I have seen this phenomenon before and thus tested an image when high intensity was used briefly, waited, then did another burst of high intensity. No change vs doing a single high intensity. If you do a gradual increase in intensity, it acts exactly the same as if you used diffused light throughout, but the reverse produces the same as high intensity.
I think the answer lies in the self-masking effects of a POP system, where that first burst of light creates the mask and you end up with your given contrast based thereon.
Hey guys, thanks for weighing in on this.
The more I've thought about it the more I think the whole(?) phenomenon can be explained with reciprocity failure. Each successively more dense part of a negative is going to experience more 'reciprocity failure', and if the overall intensity of light is reduced this effect will be exaggerated throughout the scale of densities (thus, more contrast).
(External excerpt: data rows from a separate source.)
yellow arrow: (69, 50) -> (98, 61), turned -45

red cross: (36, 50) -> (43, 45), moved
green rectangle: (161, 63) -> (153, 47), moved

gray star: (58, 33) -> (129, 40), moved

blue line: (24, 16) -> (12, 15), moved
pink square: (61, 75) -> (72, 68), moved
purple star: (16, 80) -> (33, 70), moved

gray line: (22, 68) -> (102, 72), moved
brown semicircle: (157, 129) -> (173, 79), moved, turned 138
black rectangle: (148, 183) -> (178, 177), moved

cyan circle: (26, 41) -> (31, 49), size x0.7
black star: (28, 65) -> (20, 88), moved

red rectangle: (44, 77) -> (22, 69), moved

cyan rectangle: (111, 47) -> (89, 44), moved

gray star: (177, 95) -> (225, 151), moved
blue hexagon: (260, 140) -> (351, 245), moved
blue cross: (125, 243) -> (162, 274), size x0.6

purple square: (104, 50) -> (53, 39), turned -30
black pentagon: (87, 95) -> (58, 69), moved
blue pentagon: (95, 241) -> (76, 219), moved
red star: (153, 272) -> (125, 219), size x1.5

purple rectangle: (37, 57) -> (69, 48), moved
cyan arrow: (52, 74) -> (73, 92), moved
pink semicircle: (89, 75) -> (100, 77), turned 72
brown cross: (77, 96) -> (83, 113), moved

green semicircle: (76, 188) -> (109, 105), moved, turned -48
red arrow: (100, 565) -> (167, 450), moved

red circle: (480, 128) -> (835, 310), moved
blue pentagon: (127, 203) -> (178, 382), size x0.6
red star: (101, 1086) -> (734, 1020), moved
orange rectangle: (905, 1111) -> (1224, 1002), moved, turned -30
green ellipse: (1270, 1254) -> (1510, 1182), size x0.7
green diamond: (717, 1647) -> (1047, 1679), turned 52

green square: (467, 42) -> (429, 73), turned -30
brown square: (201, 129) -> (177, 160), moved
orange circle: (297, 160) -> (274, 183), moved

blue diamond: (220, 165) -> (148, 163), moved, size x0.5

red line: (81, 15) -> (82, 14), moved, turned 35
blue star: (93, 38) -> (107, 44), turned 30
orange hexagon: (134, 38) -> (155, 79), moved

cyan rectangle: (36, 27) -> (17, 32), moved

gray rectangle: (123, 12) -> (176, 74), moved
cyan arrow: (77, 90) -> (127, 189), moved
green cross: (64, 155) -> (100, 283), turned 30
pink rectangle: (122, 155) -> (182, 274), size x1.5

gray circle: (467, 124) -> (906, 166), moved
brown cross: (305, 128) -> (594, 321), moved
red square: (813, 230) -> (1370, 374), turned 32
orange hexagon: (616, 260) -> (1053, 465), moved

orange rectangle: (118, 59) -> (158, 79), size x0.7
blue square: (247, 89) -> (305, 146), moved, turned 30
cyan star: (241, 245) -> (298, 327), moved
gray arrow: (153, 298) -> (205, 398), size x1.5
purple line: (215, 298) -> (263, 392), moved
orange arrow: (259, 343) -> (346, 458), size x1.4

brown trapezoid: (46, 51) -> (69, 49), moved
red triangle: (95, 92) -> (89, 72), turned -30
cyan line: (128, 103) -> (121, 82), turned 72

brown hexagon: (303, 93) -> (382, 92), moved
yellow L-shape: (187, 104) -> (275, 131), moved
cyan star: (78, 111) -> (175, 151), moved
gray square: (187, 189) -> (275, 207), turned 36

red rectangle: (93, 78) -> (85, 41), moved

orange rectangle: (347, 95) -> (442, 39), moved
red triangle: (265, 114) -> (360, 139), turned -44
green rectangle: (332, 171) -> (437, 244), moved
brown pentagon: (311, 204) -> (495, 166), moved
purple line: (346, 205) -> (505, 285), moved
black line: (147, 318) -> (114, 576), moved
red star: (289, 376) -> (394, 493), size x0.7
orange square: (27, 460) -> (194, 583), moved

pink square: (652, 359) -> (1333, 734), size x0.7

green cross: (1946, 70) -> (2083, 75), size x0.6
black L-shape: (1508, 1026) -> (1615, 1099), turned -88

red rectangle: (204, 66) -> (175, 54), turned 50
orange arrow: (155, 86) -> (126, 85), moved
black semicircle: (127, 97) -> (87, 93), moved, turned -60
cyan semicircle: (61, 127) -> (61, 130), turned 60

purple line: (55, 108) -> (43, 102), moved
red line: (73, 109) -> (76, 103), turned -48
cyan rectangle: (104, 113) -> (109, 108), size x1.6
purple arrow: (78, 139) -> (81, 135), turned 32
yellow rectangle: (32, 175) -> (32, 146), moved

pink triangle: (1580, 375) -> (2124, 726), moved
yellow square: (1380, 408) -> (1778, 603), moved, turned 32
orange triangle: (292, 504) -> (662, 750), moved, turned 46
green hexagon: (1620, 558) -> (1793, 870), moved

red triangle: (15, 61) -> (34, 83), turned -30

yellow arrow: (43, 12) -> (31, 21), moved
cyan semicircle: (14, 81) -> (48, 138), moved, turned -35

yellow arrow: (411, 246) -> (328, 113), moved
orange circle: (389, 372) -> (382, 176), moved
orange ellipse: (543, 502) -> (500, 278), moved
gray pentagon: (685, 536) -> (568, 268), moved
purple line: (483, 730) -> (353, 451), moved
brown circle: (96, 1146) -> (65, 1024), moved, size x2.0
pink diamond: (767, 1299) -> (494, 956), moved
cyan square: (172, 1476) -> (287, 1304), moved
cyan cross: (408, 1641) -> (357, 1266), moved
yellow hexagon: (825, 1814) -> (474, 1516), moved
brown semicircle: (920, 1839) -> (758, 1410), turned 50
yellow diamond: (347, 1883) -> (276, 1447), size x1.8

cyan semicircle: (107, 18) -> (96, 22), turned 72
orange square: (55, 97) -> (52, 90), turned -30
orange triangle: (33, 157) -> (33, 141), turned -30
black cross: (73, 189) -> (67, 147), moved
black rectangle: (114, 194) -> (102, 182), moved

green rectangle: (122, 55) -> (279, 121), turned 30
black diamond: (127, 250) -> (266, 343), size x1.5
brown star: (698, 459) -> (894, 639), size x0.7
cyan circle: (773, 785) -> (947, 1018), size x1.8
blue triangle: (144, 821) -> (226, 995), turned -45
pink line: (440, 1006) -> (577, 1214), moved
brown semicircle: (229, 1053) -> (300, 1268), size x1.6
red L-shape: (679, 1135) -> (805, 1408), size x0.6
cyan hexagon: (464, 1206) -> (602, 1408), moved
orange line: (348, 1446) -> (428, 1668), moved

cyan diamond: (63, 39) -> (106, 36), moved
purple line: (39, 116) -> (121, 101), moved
The masking explanation doesn't make sense to me... and that's not to say it's wrong, but I just can't reason it out myself. My thinking is that the printed out silver which constitutes a mask is going to be formed at the exact moment the silver-chloride achieves enough exposure and that's that. You can't sneak in any silver ahead of, or behind exposure. The mask is built up gradually just like the exposure is; in fact it's created in direct proportion to exposure, it is after all our only evidence of exposure. This doesn't belie the reciprocity failure explanation (the disproportionate relationship of light to exposure). It's impossible however, for exposure and deposited silver to diverge from one another, they're 1 in the same, and if that's the case, how can the masking have an effect on contrast between 2 different exposures of the same negative?
Though... Klanmeister... that's an interesting caveat... it does kind of make sense how an initial intense exposure could set you up for a given contrast, because this would lay down a mask which doesn't show the effects of reciprocity, and that would undoubtedly have an effect on the subsequent printing. Hmmmm...
The plot thickens!
What do you guys think?
If you are the big tree, we are the small axe
I'd love to hear what you find out--this is from a simple experiment performed about a year ago because I had found the same phenomenon and was trying to pin down contrast. That said, I never ruled out reciprocity, but also didn't take the time to experiment further.
While you are right about the masking not making sense as a response to light intensity....there are many things that we have experimented with recently that haven't made too much sense. We're currently working on a new Carbon tissue and it's the opposite of what physics is telling us. Likewise, try adding more PT to a PT print and you get less contrast, less dynamic range, weaker blacks...but there's more metal!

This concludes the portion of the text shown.